> **AIM OF THE EXERCISE**
Every record must be reproduced exactly. Leave none out.
# # # #
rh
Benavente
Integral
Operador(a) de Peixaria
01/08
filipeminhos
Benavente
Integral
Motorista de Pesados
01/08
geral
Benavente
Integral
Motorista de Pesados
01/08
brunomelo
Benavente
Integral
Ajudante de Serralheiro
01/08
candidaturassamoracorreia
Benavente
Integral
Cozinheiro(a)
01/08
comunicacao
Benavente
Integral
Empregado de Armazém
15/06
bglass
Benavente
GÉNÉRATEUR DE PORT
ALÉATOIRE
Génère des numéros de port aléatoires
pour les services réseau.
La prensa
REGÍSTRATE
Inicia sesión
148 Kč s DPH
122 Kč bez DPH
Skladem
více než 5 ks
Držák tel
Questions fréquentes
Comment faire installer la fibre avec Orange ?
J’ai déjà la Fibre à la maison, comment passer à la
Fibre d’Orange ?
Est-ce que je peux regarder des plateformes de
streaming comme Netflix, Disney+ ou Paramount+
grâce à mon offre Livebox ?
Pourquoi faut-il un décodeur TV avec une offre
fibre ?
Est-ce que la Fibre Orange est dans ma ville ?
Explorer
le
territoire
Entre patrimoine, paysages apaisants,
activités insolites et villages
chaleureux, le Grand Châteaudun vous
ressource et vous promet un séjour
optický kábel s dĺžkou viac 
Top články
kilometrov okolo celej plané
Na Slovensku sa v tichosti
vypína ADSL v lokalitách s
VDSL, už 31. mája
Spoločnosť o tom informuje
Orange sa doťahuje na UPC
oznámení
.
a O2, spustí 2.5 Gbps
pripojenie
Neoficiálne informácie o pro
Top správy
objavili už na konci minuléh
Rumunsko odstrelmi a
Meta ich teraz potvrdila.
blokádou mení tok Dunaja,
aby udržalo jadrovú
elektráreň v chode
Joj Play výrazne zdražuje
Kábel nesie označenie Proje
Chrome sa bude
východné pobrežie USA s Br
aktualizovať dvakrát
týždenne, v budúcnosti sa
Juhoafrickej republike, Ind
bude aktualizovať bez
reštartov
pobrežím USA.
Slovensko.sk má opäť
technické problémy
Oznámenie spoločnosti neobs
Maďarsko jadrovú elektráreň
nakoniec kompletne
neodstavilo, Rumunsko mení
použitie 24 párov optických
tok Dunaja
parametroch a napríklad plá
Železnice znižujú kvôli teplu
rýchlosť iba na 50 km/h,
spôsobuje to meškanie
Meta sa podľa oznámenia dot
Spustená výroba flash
# # # #
> **WRITTEN REPLY**
rh
Benavente
Integral
Operador(a) de Peixaria
01/08
filipeminhos
Benavente
Integral
Motorista de Pesados
01/08
geral
Benavente
Integral
Motorista de Pesados
01/08
brunomelo
Benavente
Integral
Ajudante de Serralheiro
01/08
candidaturassamoracorreia
Benavente
Integral
Cozinheiro(a)
01/08
comunicacao
Benavente
Integral
Empregado de Armazém
15/06
bglass
Benavente
GÉNÉRATEUR DE PORT
ALÉATOIRE
Génère des numéros de port aléatoires
pour les services réseau.
La prensa
REGÍSTRATE
Inicia sesión
148 Kč s DPH
122 Kč bez DPH
Skladem
více než 5 ks
Držák tel
Questions fréquentes
Comment faire installer la fibre avec Orange ?
J’ai déjà la Fibre à la maison, comment passer à la
Fibre d’Orange ?
Est-ce que je peux regarder des plateformes de
streaming comme Netflix, Disney+ ou Paramount+
grâce à mon offre Livebox ?
Pourquoi faut-il un décodeur TV avec une offre
fibre ?
Est-ce que la Fibre Orange est dans ma ville ?
Explorer
le
territoire
Entre patrimoine, paysages apaisants,
activités insolites et villages
chaleureux, le Grand Châteaudun vous
ressource et vous promet un séjour
optický kábel s dĺžkou viac 
Top články
kilometrov okolo celej plané
Na Slovensku sa v tichosti
vypína ADSL v lokalitách s
VDSL, už 31. mája
Spoločnosť o tom informuje
Orange sa doťahuje na UPC
oznámení
.
a O2, spustí 2.5 Gbps
pripojenie
Neoficiálne informácie o pro
Top správy
objavili už na konci minuléh
Rumunsko odstrelmi a
Meta ich teraz potvrdila.
blokádou mení tok Dunaja,
aby udržalo jadrovú
elektráreň v chode
Joj Play výrazne zdražuje
Kábel nesie označenie Proje
Chrome sa bude
východné pobrežie USA s Br
aktualizovať dvakrát
týždenne, v budúcnosti sa
Juhoafrickej republike, Ind
bude aktualizovať bez
reštartov
pobrežím USA.
Slovensko.sk má opäť
technické problémy
Oznámenie spoločnosti neobs
Maďarsko jadrovú elektráreň
nakoniec kompletne
neodstavilo, Rumunsko mení
použitie 24 párov optických
tok Dunaja
parametroch a napríklad plá
Železnice znižujú kvôli teplu
rýchlosť iba na 50 km/h,
spôsobuje to meškanie
Meta sa podľa oznámenia dot
Spustená výroba flash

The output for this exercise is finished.